> **WORK INSTRUCTION**
With the records below as your source, retype each line exactly from the top down to the line that contains "deiner eigenen Aktivitäten und die deines", and include that line.

> **THE DATA**
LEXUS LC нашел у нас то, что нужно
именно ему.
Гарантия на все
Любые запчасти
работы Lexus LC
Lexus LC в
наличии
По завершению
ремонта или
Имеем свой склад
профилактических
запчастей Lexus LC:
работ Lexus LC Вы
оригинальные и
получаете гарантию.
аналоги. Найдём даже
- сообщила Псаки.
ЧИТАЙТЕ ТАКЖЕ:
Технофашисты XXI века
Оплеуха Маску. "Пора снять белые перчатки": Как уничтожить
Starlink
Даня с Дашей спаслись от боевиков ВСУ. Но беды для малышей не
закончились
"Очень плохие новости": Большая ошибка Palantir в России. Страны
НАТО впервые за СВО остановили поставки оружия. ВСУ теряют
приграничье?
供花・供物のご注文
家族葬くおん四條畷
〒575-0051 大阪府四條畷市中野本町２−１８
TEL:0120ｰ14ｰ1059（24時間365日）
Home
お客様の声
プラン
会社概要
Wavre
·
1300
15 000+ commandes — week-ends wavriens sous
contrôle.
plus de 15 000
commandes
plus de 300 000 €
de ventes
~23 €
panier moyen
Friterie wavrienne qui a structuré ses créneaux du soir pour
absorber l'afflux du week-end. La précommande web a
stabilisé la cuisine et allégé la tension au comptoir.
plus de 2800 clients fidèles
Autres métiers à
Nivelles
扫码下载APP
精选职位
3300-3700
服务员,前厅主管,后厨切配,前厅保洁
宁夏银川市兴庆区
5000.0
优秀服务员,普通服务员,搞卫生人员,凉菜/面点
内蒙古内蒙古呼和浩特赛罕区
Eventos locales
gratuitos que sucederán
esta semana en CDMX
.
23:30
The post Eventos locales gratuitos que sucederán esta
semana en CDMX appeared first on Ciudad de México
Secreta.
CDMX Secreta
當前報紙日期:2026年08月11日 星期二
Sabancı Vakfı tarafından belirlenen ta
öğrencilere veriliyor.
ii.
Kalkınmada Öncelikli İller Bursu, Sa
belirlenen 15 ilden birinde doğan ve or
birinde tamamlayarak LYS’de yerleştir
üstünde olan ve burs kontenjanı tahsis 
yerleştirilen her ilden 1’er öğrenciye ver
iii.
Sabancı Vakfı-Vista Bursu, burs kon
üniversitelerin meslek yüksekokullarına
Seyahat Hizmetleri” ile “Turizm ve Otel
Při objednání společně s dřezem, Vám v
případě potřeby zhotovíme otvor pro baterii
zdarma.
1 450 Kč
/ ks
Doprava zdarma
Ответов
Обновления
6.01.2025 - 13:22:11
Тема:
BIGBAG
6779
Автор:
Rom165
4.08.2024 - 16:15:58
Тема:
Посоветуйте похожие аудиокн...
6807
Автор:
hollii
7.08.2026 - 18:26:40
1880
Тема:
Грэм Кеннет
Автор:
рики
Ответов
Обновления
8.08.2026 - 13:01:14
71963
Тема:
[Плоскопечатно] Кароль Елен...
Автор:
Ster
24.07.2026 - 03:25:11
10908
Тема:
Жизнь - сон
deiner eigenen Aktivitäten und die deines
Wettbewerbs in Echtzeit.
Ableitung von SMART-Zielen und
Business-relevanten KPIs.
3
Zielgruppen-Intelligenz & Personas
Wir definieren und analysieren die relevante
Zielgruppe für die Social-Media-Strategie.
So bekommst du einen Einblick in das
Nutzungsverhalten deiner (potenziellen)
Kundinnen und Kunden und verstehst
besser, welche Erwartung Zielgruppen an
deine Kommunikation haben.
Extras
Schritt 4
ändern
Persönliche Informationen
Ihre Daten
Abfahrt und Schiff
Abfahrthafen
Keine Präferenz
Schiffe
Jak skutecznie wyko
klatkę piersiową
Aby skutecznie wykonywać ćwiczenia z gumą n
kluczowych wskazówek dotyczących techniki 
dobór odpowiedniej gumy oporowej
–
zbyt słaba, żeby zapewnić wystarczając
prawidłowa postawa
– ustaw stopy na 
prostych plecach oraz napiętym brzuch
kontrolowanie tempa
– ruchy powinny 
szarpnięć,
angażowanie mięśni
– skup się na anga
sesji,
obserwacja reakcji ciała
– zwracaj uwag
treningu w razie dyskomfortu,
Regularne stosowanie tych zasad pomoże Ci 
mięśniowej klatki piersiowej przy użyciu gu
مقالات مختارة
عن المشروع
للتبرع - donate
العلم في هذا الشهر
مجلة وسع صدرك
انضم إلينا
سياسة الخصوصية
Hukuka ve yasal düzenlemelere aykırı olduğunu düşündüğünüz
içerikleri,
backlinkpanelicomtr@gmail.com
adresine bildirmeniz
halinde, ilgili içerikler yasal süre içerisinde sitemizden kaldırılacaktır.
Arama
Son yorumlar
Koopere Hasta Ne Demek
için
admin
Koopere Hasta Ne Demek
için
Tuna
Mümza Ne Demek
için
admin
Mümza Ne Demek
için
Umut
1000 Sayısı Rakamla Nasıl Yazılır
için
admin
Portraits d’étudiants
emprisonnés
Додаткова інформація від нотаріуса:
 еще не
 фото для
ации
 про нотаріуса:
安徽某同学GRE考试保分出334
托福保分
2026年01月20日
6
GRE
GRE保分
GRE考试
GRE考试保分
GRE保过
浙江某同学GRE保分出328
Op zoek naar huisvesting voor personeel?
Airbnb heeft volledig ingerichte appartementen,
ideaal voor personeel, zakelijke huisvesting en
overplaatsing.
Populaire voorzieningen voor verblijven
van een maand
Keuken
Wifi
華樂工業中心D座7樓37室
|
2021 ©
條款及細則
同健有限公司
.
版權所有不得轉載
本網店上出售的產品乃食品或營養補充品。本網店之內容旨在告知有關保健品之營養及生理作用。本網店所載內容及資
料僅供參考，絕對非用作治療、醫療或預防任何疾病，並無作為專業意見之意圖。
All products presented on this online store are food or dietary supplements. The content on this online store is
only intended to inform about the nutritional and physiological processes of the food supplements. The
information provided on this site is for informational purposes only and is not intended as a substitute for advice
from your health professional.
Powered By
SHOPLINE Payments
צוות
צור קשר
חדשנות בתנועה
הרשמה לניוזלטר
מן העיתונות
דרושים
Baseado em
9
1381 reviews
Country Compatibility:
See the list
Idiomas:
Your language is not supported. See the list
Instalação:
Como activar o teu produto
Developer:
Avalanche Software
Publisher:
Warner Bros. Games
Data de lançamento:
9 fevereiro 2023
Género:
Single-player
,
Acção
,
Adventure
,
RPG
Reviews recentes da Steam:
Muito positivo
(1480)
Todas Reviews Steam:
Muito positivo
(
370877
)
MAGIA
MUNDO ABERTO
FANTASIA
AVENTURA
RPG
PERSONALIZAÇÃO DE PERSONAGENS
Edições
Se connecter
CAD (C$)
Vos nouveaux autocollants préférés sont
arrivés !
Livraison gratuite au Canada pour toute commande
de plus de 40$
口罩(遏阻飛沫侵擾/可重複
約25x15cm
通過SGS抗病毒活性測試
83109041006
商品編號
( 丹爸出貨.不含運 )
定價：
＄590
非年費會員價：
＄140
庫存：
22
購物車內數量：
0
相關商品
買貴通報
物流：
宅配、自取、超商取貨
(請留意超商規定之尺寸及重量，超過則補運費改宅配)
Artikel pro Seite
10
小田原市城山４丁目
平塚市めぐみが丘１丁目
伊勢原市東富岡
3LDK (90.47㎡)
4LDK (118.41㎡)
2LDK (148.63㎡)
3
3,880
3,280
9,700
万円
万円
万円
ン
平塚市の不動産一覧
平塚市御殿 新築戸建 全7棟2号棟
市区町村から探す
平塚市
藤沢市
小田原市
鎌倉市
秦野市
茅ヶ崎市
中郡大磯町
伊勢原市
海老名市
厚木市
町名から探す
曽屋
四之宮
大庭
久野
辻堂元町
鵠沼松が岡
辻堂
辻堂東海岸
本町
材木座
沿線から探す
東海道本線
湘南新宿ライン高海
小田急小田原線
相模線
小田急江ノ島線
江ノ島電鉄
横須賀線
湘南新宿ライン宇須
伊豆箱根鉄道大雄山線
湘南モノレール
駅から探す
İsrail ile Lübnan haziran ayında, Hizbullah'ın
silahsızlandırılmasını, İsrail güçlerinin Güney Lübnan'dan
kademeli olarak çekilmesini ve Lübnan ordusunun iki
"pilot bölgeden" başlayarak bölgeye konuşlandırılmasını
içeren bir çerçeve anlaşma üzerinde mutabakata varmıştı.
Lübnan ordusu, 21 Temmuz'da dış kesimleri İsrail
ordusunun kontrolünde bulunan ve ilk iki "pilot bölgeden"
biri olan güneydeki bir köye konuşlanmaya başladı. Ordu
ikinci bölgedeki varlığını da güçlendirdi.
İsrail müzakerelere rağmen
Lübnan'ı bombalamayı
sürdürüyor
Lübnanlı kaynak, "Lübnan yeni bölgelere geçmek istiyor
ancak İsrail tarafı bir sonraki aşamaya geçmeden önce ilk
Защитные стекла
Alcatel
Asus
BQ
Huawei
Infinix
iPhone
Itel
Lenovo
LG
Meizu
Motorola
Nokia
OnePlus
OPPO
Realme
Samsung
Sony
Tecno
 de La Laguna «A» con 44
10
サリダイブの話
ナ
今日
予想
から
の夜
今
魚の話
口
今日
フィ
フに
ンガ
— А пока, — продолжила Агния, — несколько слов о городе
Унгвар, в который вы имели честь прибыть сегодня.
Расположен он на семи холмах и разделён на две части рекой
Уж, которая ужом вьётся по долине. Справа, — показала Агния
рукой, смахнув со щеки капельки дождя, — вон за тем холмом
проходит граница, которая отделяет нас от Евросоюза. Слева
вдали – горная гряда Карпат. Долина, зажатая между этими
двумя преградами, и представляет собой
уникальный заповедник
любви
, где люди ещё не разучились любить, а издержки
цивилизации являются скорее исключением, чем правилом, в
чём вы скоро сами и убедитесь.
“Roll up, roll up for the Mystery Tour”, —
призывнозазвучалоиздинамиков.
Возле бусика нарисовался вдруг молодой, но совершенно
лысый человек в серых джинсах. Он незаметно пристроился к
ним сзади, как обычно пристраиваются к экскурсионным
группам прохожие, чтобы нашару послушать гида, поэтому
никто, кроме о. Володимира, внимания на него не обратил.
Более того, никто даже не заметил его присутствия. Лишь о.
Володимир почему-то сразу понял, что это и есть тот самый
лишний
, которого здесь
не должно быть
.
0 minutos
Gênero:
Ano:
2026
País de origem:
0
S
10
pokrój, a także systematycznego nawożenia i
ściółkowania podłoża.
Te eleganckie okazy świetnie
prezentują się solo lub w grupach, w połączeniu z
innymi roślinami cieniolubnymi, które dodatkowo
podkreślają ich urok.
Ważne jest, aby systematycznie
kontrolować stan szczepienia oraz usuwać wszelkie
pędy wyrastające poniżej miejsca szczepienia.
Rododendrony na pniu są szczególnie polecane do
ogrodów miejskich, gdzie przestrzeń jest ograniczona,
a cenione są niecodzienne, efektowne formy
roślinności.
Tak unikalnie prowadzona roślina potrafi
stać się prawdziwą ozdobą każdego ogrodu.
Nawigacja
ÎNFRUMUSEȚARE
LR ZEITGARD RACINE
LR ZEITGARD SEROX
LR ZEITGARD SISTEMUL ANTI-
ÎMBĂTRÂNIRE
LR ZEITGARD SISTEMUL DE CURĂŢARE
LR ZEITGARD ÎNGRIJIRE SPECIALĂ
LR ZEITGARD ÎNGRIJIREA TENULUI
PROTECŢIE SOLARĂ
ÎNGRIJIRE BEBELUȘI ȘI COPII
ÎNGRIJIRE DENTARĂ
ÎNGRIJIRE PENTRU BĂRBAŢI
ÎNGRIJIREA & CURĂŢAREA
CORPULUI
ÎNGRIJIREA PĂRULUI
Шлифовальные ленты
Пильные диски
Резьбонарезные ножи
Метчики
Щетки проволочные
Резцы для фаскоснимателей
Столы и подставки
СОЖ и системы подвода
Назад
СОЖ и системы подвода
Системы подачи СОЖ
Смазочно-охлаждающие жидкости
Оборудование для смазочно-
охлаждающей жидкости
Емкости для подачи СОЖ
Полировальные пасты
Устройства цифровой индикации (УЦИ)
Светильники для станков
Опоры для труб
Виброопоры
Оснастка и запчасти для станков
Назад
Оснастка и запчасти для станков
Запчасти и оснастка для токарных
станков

> **SOLUTION TO THIS PROBLEM**
LEXUS LC нашел у нас то, что нужно
именно ему.
Гарантия на все
Любые запчасти
работы Lexus LC
Lexus LC в
наличии
По завершению
ремонта или
Имеем свой склад
профилактических
запчастей Lexus LC:
работ Lexus LC Вы
оригинальные и
получаете гарантию.
аналоги. Найдём даже
- сообщила Псаки.
ЧИТАЙТЕ ТАКЖЕ:
Технофашисты XXI века
Оплеуха Маску. "Пора снять белые перчатки": Как уничтожить
Starlink
Даня с Дашей спаслись от боевиков ВСУ. Но беды для малышей не
закончились
"Очень плохие новости": Большая ошибка Palantir в России. Страны
НАТО впервые за СВО остановили поставки оружия. ВСУ теряют
приграничье?
供花・供物のご注文
家族葬くおん四條畷
〒575-0051 大阪府四條畷市中野本町２−１８
TEL:0120ｰ14ｰ1059（24時間365日）
Home
お客様の声
プラン
会社概要
Wavre
·
1300
15 000+ commandes — week-ends wavriens sous
contrôle.
plus de 15 000
commandes
plus de 300 000 €
de ventes
~23 €
panier moyen
Friterie wavrienne qui a structuré ses créneaux du soir pour
absorber l'afflux du week-end. La précommande web a
stabilisé la cuisine et allégé la tension au comptoir.
plus de 2800 clients fidèles
Autres métiers à
Nivelles
扫码下载APP
精选职位
3300-3700
服务员,前厅主管,后厨切配,前厅保洁
宁夏银川市兴庆区
5000.0
优秀服务员,普通服务员,搞卫生人员,凉菜/面点
内蒙古内蒙古呼和浩特赛罕区
Eventos locales
gratuitos que sucederán
esta semana en CDMX
.
23:30
The post Eventos locales gratuitos que sucederán esta
semana en CDMX appeared first on Ciudad de México
Secreta.
CDMX Secreta
當前報紙日期:2026年08月11日 星期二
Sabancı Vakfı tarafından belirlenen ta
öğrencilere veriliyor.
ii.
Kalkınmada Öncelikli İller Bursu, Sa
belirlenen 15 ilden birinde doğan ve or
birinde tamamlayarak LYS’de yerleştir
üstünde olan ve burs kontenjanı tahsis 
yerleştirilen her ilden 1’er öğrenciye ver
iii.
Sabancı Vakfı-Vista Bursu, burs kon
üniversitelerin meslek yüksekokullarına
Seyahat Hizmetleri” ile “Turizm ve Otel
Při objednání společně s dřezem, Vám v
případě potřeby zhotovíme otvor pro baterii
zdarma.
1 450 Kč
/ ks
Doprava zdarma
Ответов
Обновления
6.01.2025 - 13:22:11
Тема:
BIGBAG
6779
Автор:
Rom165
4.08.2024 - 16:15:58
Тема:
Посоветуйте похожие аудиокн...
6807
Автор:
hollii
7.08.2026 - 18:26:40
1880
Тема:
Грэм Кеннет
Автор:
рики
Ответов
Обновления
8.08.2026 - 13:01:14
71963
Тема:
[Плоскопечатно] Кароль Елен...
Автор:
Ster
24.07.2026 - 03:25:11
10908
Тема:
Жизнь - сон
deiner eigenen Aktivitäten und die deines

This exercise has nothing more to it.